Rivette tributes arrive at a rapider rate (if not a greater length) then the filmmaker’s own masterpieces. Film Comment reprints a classic 1974 interview with Jonathan Rosenbaum, Lauren Sedofsky, and Gilbert Adair on Celine and Julie Go Boating and Out 1. (“We began by elimination: we didn’t want to make a serious film; we didn’t want to make a film about the theater because we’d done that too often; we didn’t want to make a film about current events or politics. But we did have the desire from the very beginning to do something close to comedy, and even frankly commedia dell’arte.”)

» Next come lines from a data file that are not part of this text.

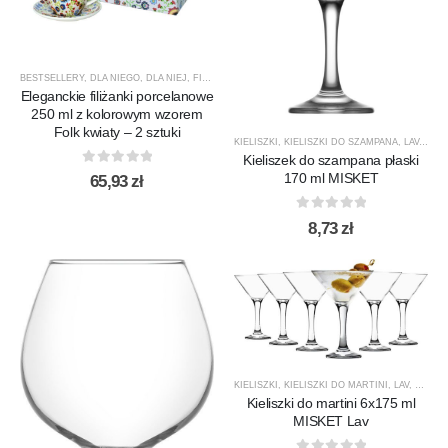
BESTSELLERY
,
DLA NIEGO
,
DLA NIEJ
,
FILIŻANKI / KUBKI
,
LAV
,
NOWOŚCI
,
PORCELANA
,
PREZE
Eleganckie filiżanki porcelanowe
250 ml z kolorowym wzorem
Folk kwiaty – 2 sztuki
KIELISZKI
,
KIELISZKI DO SZAMPANA
,
LAV
,
PRO
Kieliszek do szampana płaski
0
out of 5
170 ml MISKET
65,93
zł
0
out of 5
8,73
zł
KIELISZKI
,
KIELISZKI DO MARTINI
,
LAV
,
PRODU
Kieliszki do martini 6x175 ml
MISKET Lav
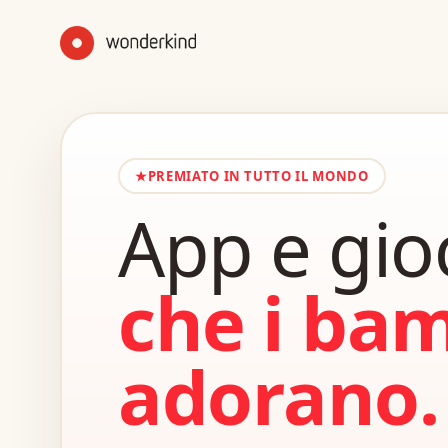
★
PREMIATO IN TUTTO IL MONDO
App e gio
che i ba
adorano.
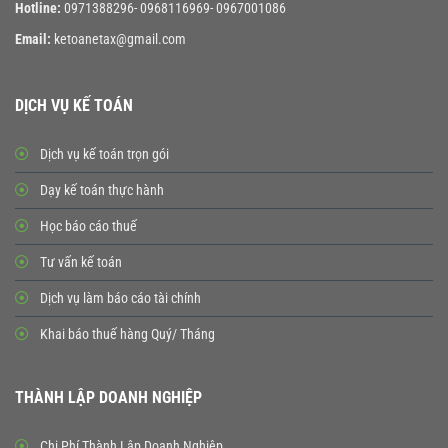
Hotline:
0971388296- 0968116969- 0967001086
Email:
ketoanetax@gmail.com
DỊCH VỤ KẾ TOÁN
Dịch vụ kế toán trọn gói
Dạy kế toán thực hành
Học báo cáo thuế
Tư vấn kế toán
Dịch vụ làm báo cáo tài chính
Khai báo thuế hàng Quý/ Tháng
THÀNH LẬP DOANH NGHIỆP
Chi Phí Thành Lập Doanh Nghiệp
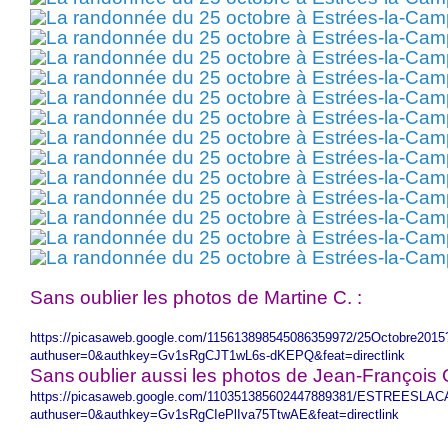
Sans oublier les photos de Martine C. :
https://picasaweb.google.com/115613898545086359972/25Octobre2015
authuser=0&authkey=Gv1sRgCJT1wL6s-dKEPQ&feat=directlink
Sans
oublier aussi les photos de Jean-François G
https://picasaweb.google.com/110351385602447889381/ESTREESL
authuser=0&authkey=Gv1sRgCIePlIva75TtwAE&feat=directlink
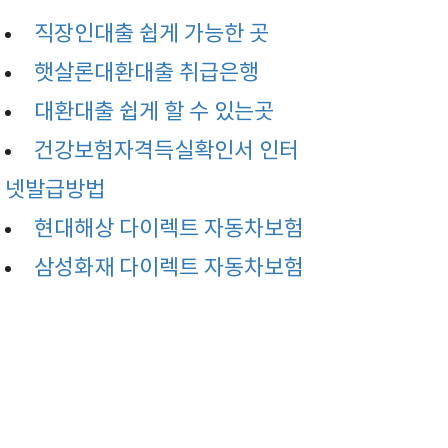
직장인대출 쉽게 가능한 곳
햇살론대환대출 취급은행
대환대출 쉽게 할 수 있는곳
건강보험자격득실확인서 인터
넷발급방법
현대해상 다이렉트 자동차보험
삼성화재 다이렉트 자동차보험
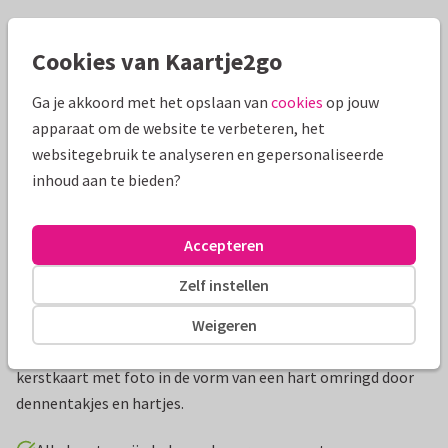
Mooie extra's bij je kaart
Cookies van Kaartje2go
Ga je akkoord met het opslaan van
cookies
op jouw
apparaat om de website te verbeteren, het
websitegebruik te analyseren en gepersonaliseerde
inhoud aan te bieden?
Accepteren
Zelf instellen
Productinformatie
Weigeren
Wens iedereen fijne feestdagen met deze persoonlijke
kerstkaart met foto in de vorm van een hart omringd door
dennentakjes en hartjes.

The same year and films feature in Sight & Sound’s reprinting of a magnificent interview with Carlos Clarens and Edgardo Cozarinsky that functions as Rivette’s clearest mission statement (“There is a persistent idea of a cinema partitioned off in tiers: first you look for a subject, then you write as detailed a script as possible, on the basis of which you find someone to put up the money, for which purpose you pencil in the names of certain actors opposite fully defined characters. Once you have got all the elements together, often compromising some of your original ideas in the process, comes another stage: the actual shooting. You shoot little bits here and there, as meticulously as possible, and then you stick them together, and you’re pleased if you end up with something that corresponds to what was described more or less in your two hundred typewritten pages. Personally I find all this a dreadful bore.”); and Rosenbaum, again, reviewing the films (rather Out 1: Spectre, all that was available to view at the time). (“And if the scepticism towards fiction in Spectre leads to transparent actions playing over a void, Céline et Julie is like a game of catch played over the same void, with the ball tossed back and forth remaining solid as long as it is kept in motion.”) While Out 1’s continued relevance, and relative monstrosity, is testified to by David Thomson’s account of introducing the film to a dozen Norwegian spectators (making, plus him, an audience of 13) this past January. (“There is something about Out 1 that admits, or permits, the lifelike habit of missing a few things here and there. After all, we can be making love to someone, or even murdering them, and not quite hear what they say or catch the expression on their face. Movies seem to be arrangements of attention, but Rivette was one of those directors who saw that in passing time some things could pass by, precious in the dark, not so much unnoticed as missed.”)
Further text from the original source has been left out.